Blossom de Bruin was a student in the vet college at the University of Saskatchewan (U of S) in 2021 when she took her Terrier Jax to the Sutherland dog park. Two large dogs, similar to pit bulls, mauled 12-year-old Jax.

“Almost as soon as we entered the park these two bully breed dogs came running over and attacked him,” de Bruin told CTV News.

One of the dogs grabbed the terrier by the neck and the other grabbed his abdomen and shook him, exposing his insides.

The injuries and internal hemorrhaging were so extensive that Jax died a short time later on an operating table at the veterinary college.

Besides the trauma of seeing her dog attacked in such a violent way, de Bruin incurred significant vet bills.

She claims the owner of the other two dogs didn’t show any concern as the attack was happening, and others around were trying to get the dogs off of Jax, and that she continued the walk with one of the dogs afterwards.

“If she had been, ‘I’m so sorry. I can’t believe this happened,’ then I wouldn’t’ have pursued legal action,” she said.

The alleged lack of remorse or claim of responsibility just compounded the loss of her companion.

“The thing that bothered me the most is that it happened before and she continued to let her dogs at dog parks and put others at risk, and she knew it was bad. She didn’t care and didn’t try to reach out after,” de Bruin said.

According to de Bruin, one of the dogs was euthanized after the incident due to a history of violence — for which she blames the owner, not the dog.

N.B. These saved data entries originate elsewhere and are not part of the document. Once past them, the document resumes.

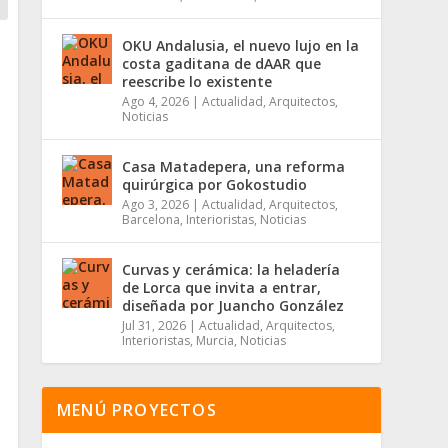
OKU Andalusia, el nuevo lujo en la
costa gaditana de dAAR que
reescribe lo existente
Ago 4, 2026
|
Actualidad
,
Arquitectos
,
Noticias
Casa Matadepera, una reforma
quirúrgica por Gokostudio
Ago 3, 2026
|
Actualidad
,
Arquitectos
,
Barcelona
,
Interioristas
,
Noticias
Curvas y cerámica: la heladería
de Lorca que invita a entrar,
diseñada por Juancho González
Jul 31, 2026
|
Actualidad
,
Arquitectos
,
Interioristas
,
Murcia
,
Noticias
MENÚ PROYECTOS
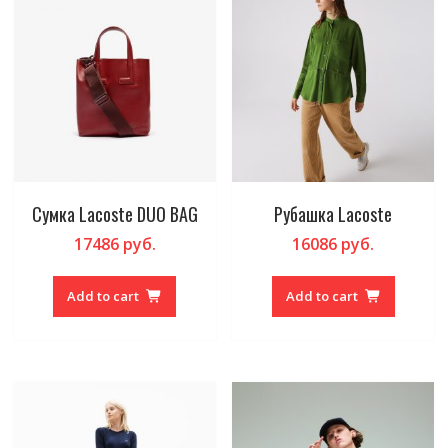
Сумка Lacoste DUO BAG
Рубашка Lacoste
17486
руб.
16086
руб.
Add to cart
Add to cart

De Bruin, who is now a veterinarian practicing in Ontario, says it took just over two years, but she won the case in small claims court.

She feels that her position as a veterinarian gave her case legitimacy and added weight to the argument that the view of pets has changed significantly over the years — their status is different than farm animals.

“They are not just property but form an emotional bond with humans.”

When de Bruin moved from B.C. to start studying to be a vet at the U of S, she says Jax was her companion, getting her through the loneliness of moving to a new community with unconditional love.

Now, she claims that she is still traumatized by the loss and the way in which Jax was brutally killed. She has difficulty treating dogs like the ones that attacked Jax.

De Bruin says she hasn’t been able to get a dog again because she’s still dealing with the loss.

“I’m still grieving. I can’t imagine having another dog.”

Holding back tears, de Bruin recalls how Jax helped her through emotional times in her life.

“There’s something really special sharing a being that you share your life with whose ultimate happiness is just to be with you,” she said.

She’s using some of the money from the claim for a vet college scholarship at the U of S.

It’s a way to honour her longtime companion and give back to her profession.